Sarah Figueroa had worked for several years to build a company, called Geojam, that would connect fans at concerts and give sponsors a look at what was working and what wasn't.

"The dream was to connect people through music, in real life," Figueroa said. "I'm at a concert. You're also a fan. Let's link up."

Geojam, started last year, was going to meld her interests in social media, marketing, live events and music. The company planned a 50-college tour at the start of this year to test the idea.

"We had artists at every single school," she said. "Colleges were competing to win a free concert. Our investors were so excited."

Then, of course, the pandemic happened.

Yet for Geojam, that wasn't the end of the story. While the pandemic vastly curtailed live events — which, like the hospitality, restaurant and travel industry, ground to a near-halt — the company and the artists found a way to come together.

In March, Figueroa decided to use her company's technology to directly connect artists with their fans, with a similar engagement model.

More social media interactions around a particular artist equated to greater reward points for fans, who could exchange them for interactions with an artist, like one-on-one FaceTime calls, Zoom cooking classes or even an appearance in an advertising campaign.

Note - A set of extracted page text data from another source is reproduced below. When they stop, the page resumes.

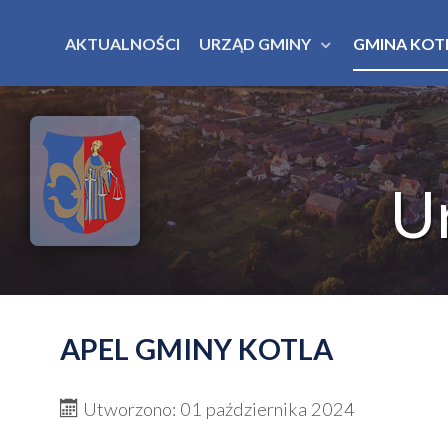
AKTUALNOŚCI
URZĄD GMINY
GMINA KOT
U
APEL GMINY KOTLA
Utworzono: 01 października 2024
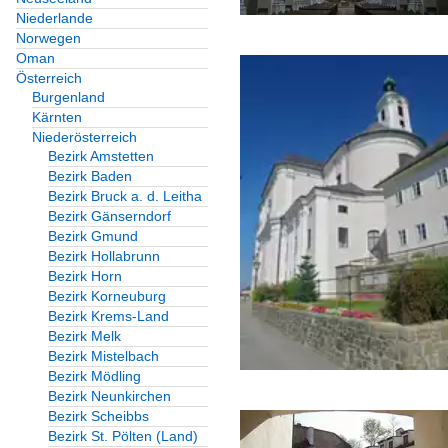
Niederlande
Norwegen
Oman
Österreich
Burgenland
Kärnten
Niederösterreich
Bezirk Amstetten
Bezirk Baden
Bezirk Bruck a. d. Leitha
Bezirk Gänserndorf
Bezirk Gmund
Bezirk Hollabrunn
Bezirk Horn
Bezirk Korneuburg
Bezirk Krems-Land
Bezirk Melk
Bezirk Mistelbach
Bezirk Mödling
Bezirk Neunkirchen
Bezirk Scheibbs
Bezirk St. Pölten (Land)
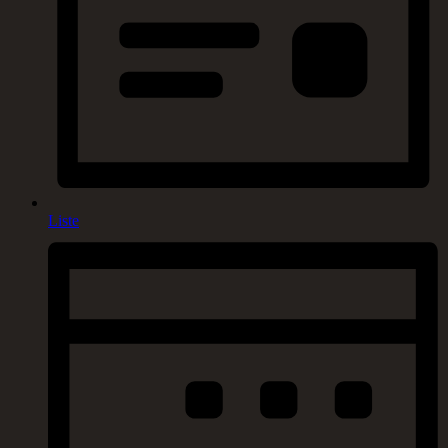
Liste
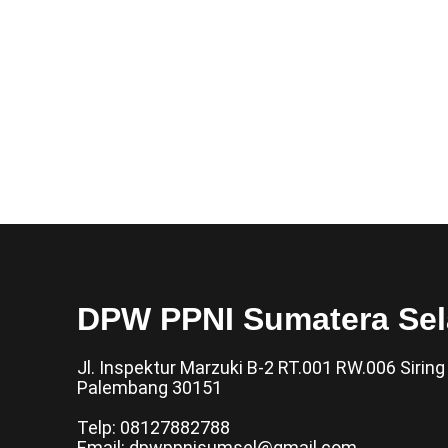
DPW PPNI Sumatera Sel
Jl. Inspektur Marzuki B-2 RT.001 RW.006 Siring A
Palembang 30151
Telp: 08127882788
Email: dpwppnisumsel@gmail.com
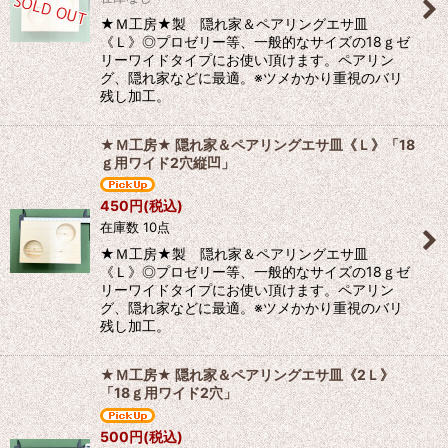
★Ｍ工房★製 隠れ家＆ペアリングエサ皿
《Ｌ》◎プロゼリー等、一般的なサイズの18ｇゼ
リーワイドタイプにお使い頂けます。ペアリン
グ、隠れ家などに最適。※ツメかかり重視のバリ
残し加工。
★Ｍ工房★ 隠れ家＆ペアリングエサ皿《Ｌ》「18
ｇ用ワイド2穴縦凹」
450
円
(税込)
在庫数 10点
★Ｍ工房★製 隠れ家＆ペアリングエサ皿
《Ｌ》◎プロゼリー等、一般的なサイズの18ｇゼ
リーワイドタイプにお使い頂けます。ペアリン
グ、隠れ家などに最適。※ツメかかり重視のバリ
残し加工。
★Ｍ工房★ 隠れ家＆ペアリングエサ皿《2Ｌ》
「18ｇ用ワイド2穴」
500
円
(税込)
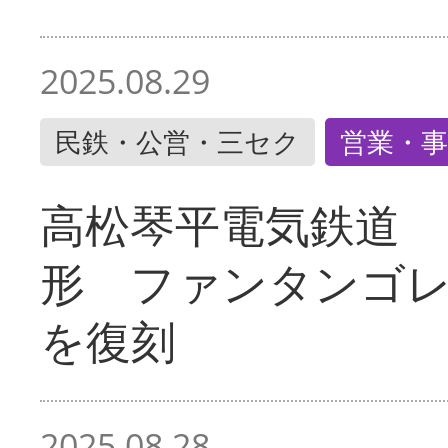
2025.08.29
民鉄・公営・三セク
営業・事
高松琴平電気鉄道 
形 ファンタンゴ
を復刻
2025.08.28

What Figueroa, her two co-founders and investors were able to do isn't going to work for everyone. But their pivot may offer useful lessons to other entrepreneurs regardless of their wealth and experience.

And those lessons may come in handy as coronavirus cases rise again and small businesses that have made it this far struggle to get through a tough winter.

Multiple lines within a business

With Geojam, Figueroa was eager to test the concept of rewarding fans for their enthusiasm while compensating artists and turning a profit.

In the live-event model, there would have been plenty of sponsor cash to support Geojam's planned data mining. When the pandemic derailed that model, Geojam began tracking how often fans were streaming particular artists, for example, and rewarding them with the points.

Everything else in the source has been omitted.